One of the few positive aspects of the gallery is its walk-through lay- out, and descending the stairs, past a huge Australian Aboriginal dot painting by Paddy Japaljarri Sims, to a strong group of eight works by Alan Davie - two of major international importance - is one of the few moments at which one's spirits lift.

Spalding quite rightly declares, "The only criteria for modern art entering a public art gallery is its quality," adding that "this has, in the end, to be a question of personal judgement based on experience." This jars somewhat with his admitted criteria for including so many paintings by Beryl Cook - that her works sell by the million in reproduction. This surely is not a "personal" judgement, but one based on popular taste. It is certainly no criterion for the creation of a major public art collection: you might as well hang a gallery with the original photograph of that classic 1970s icon, The Tennis Player Scratching Her Buttock.

Of course art is for the people, but a visit to an art gallery should be a different experience to that you have at home when looking at your Athena prints. This is not elitism. It is common sense. As it stands, Glasgow's new gallery is more apt to baffle the visitor and to perpetuate the myth of art's intractability than to render it more accessible.

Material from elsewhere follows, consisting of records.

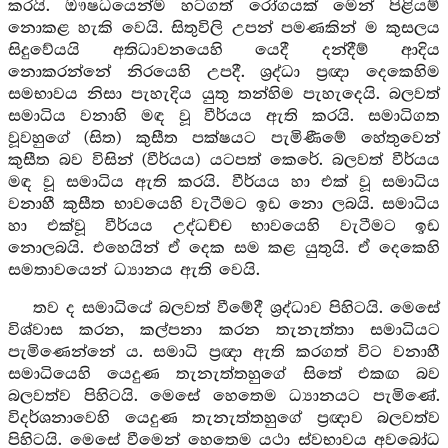
කරයි. ඖෂධයෙන්ම හටගත් රෝගයක් මෙන් පිළියම්
නොකළ හැකි වෙයි. සිතුවිලි උපන් පමණකින් ම කුසලය
සිදුවේයයි අතිධාවනයෙහි යෙදී දන්දීම් ආදිය
නොකරන්නේ නිරයෙහි උපදී. ශ්‍රද්ධා ප්‍රඥා දෙකෙහිම
සමභාවය නිසා පැහැදිය යුතු තන්හිම පැහැදෙයි. බලවත්
සමාධිය වනාහි මඳ වූ වීර්යය ඇති කරයි. සමාධිගත
වූවහුගේ (සිත) කුසීත පක්ෂයට පැමිණීමේ හේතුවෙන්
කුසීත බව විසින් (වීර්යය) යටපත් කෙරේ. බලවත් වීර්යය
මඳ වූ සමාධිය ඇති කරයි. වීර්යය හා එක් වූ සමාධිය
වනාහී කුසීත භාවයෙහි වැටීමට ඉඩ නො ලබයි. සමාධිය
හා එක්වූ වීර්යය උද්ධච්ච භාවයෙහි වැටීමට ඉඩ
නොලබයි. එහෙයින් ඒ දෙක සම කළ යුතුයි. ඒ දෙකෙහි
සමතාවයෙන් ධ්‍යානය ඇති වෙයි.
තව ද සමාධියේ බලවත් වීමේදී ශ්‍රද්ධාව පිහිටයි. මෙසේ
විශ්වාස කරන, කල්පනා කරන තැනැත්තා සමාධියට
පැමිණෙන්නේ ය. සමාධි ප්‍රඥා ඇති කරගත් විට වනාහී
සමාධියෙහි යෙදුණ තැනැත්තහුගේ සිතේ එකඟ බව
බලවත්ව පිහිටයි. මෙසේ හෙතෙම ධ්‍යානයට පැමිණේ.
විදර්ශනාවෙහි යෙදුණ තැනැත්තහුගේ ප්‍රඥාව බලවත්ව
පිහිටයි. මෙසේ වීමෙන් හෙතෙම යථා ස්වභාවය අවබෝධ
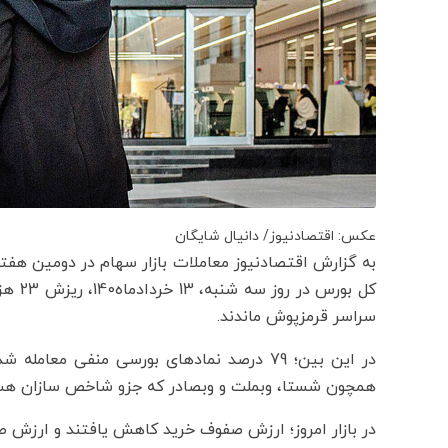
عکس: اقتصادنیوز/ دانیال شایگان
به گزارش اقتصادنیوز معاملات بازار سهام در دومین هف
کل بو
سراسر قرمزپوش ماندند.
همچون شستا، وبملت و وبصادر که جزو شاخص سازان هست
در بازار امروز؛ ارزش صفوف خرید کاهش یافتند و ارزش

Spalding states that the role of the curator is to spot new talent. "A high price," he writes, "like a gold frame, is not a guarantee of quality." True, but here lies the essential paradox. For Spalding is in effect saying, "This is art for the people - but only because I say so." Setting himself up as the arbiter of taste, he rejects the proven means by which the quality and value of art has long been determined: by a gradual consensus of curator, collector, dealer and critic. Instead he decries these selectors as being "sustained by their own mini-economy and supported by public funding", censuring them as "constrained by the fear of getting it wrong". It may be the most arrogant piece of nonsense written on the condition of art in the past century.

Don't get me wrong: Spalding's initial intention - to create a new gallery of modern art for Glasgow - was admirable. The evidence, though, is that he lacks the intellectual rigour to carry it through. If the museum is to be of any lasting worth, and to carry art to the people in the way that Spalding professes to wish to do, it must be taken in hand, before it is too late.